En bref
- Le yéti renvoie surtout à des ours asiatiques
- Neuf échantillons suspects ont été comparés
- Une ancienne théorie hybride s’affaiblit encore
Le contraste est rude. Derrière le yéti, figure mythique de l’Himalaya, les analyses génétiques pointent surtout vers des ours bien connus. La nouvelle étude menée par Charlotte Lindqvist, biologiste à l’université de Buffalo, resserre encore un peu plus l’étau autour de la légende.
Des échantillons passés au crible
L’équipe de Charlotte Lindqvist a travaillé sur un ensemble assez large pour ce type de dossier. Les chercheurs ont comparé 12 échantillons provenant d’ours asiatiques à 9 autres présentés comme liés au yéti.
Autrement dit, l’idée n’était pas de commenter un récit local ou une photo floue, mais de vérifier de la matière biologique. Et là, on quitte le folklore pour entrer dans le dur, l’ADN.
Le yéti renvoyé aux ours de l’Himalaya
Les prélèvements étudiés étaient variés, poils, tissus, os, dents ou encore excréments. Résultat, presque tout renvoie à des ursidés. Une seule exception apparaît dans l’étude, une dent qui provenait en réalité d’un chien.
Pour le reste, les analyses ont identifié plusieurs espèces déjà présentes dans la région, des ours noirs d’Asie, des ours bruns du Tibet et des ours bruns d’Himalaya. En gros, le fameux abominable homme des neiges ressemble surtout à un assemblage de traces attribuées à différents ours.
Ce point compte, parce qu’il ne s’agit pas seulement de dire que le yéti n’existe pas. L’étude montre plutôt comment une légende peut naître d’animaux réels, mal identifiés, dans un environnement où les observations sont rares et les conditions difficiles.
Une vieille hypothèse qui perd du terrain
En 2014, une autre piste avait circulé, celle d’une espèce hybride entre ours polaire et ours brun. L’hypothèse avait attiré l’attention, mais elle avait aussi suscité des controverses.

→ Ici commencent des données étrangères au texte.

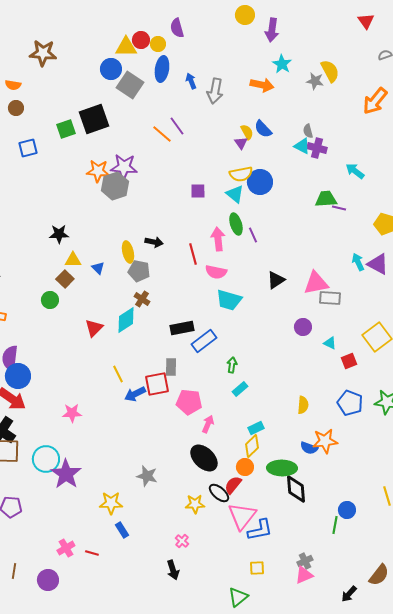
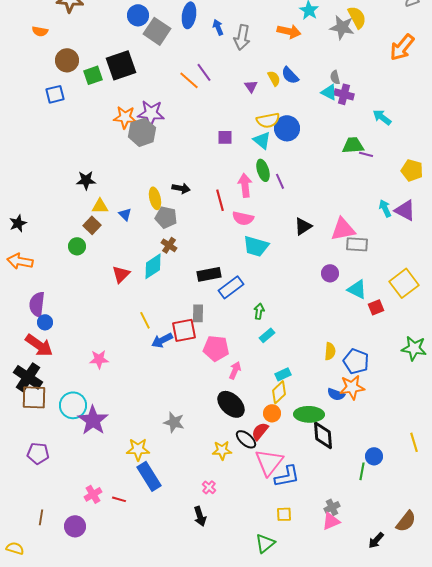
gray star: (315, 81) -> (342, 27), size x1.4
brown circle: (16, 108) -> (67, 60), moved, size x1.5
purple triangle: (241, 143) -> (251, 86), moved
cyan triangle: (330, 343) -> (357, 289), size x1.5
blue circle: (18, 376) -> (45, 322), size x0.6
blue pentagon: (350, 403) -> (356, 361), moved
blue rectangle: (122, 530) -> (149, 476), size x1.8

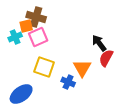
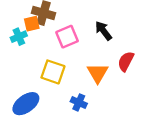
pink square: (38, 37) -> (67, 37), moved
black arrow: (99, 43) -> (103, 31), moved
blue cross: (68, 82) -> (79, 102), moved

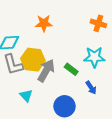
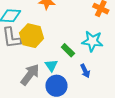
gray arrow: (46, 71) -> (30, 75), moved
cyan triangle: (26, 96) -> (51, 66), moved

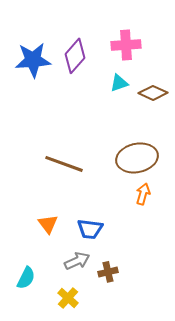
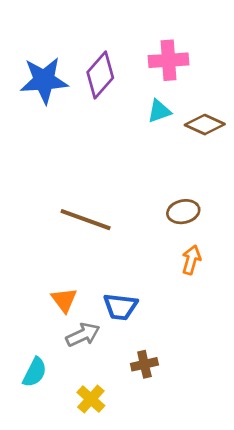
brown ellipse: (137, 158) -> (183, 212), size x0.6
gray arrow: (77, 261) -> (83, 335), moved

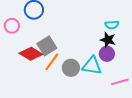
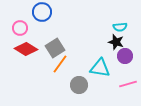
red diamond: (31, 54) -> (26, 49), moved
purple circle: (107, 54) -> (125, 56), moved
gray circle: (71, 68) -> (79, 85), moved

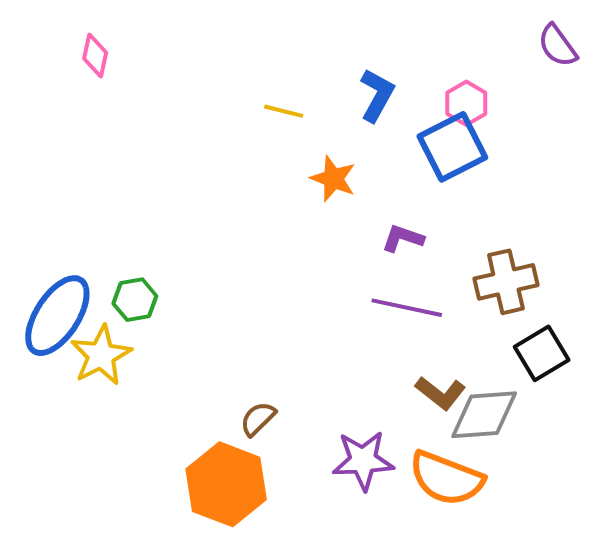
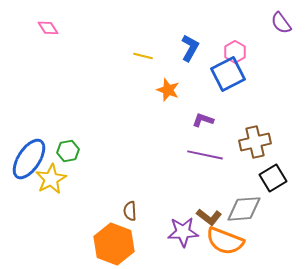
pink diamond: (95, 56) -> (48, 28), turned -45
brown L-shape: (440, 393) -> (209, 217), moved
brown semicircle: (258, 419) -> (130, 211), turned -48

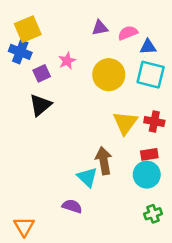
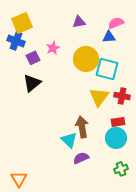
pink semicircle: (128, 33) -> (116, 23), moved
blue triangle: (148, 47) -> (109, 37), moved
cyan square: (151, 75) -> (107, 69), moved
purple semicircle: (72, 206) -> (81, 158), moved, turned -42

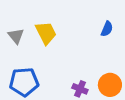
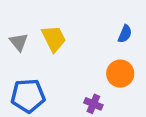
orange circle: (110, 85) -> (120, 74), moved

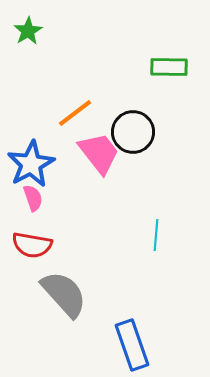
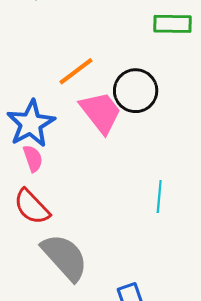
red semicircle: (32, 245) -> (32, 207), turned 36

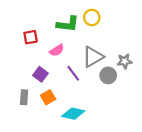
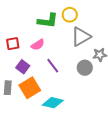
red square: (31, 37) -> (13, 44), moved
gray triangle: (93, 57) -> (81, 37), moved
orange square: (48, 97) -> (30, 88), size x1.5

Cette fois, Charlotte Lindqvist estime que le doute se réduit nettement. Elle juge que son équipe a mené l’analyse la plus rigoureuse à ce jour sur des échantillons associés à des créatures mythiques ou anormales proches d’hominidés, et que les ours bruns comme les ours noirs de la région sont très probablement à l’origine de la légende du yéti.
Le mystère, lui, ne disparaîtra sans doute jamais complètement. Mais sur le plan scientifique, le dossier prend quand même une direction assez claire.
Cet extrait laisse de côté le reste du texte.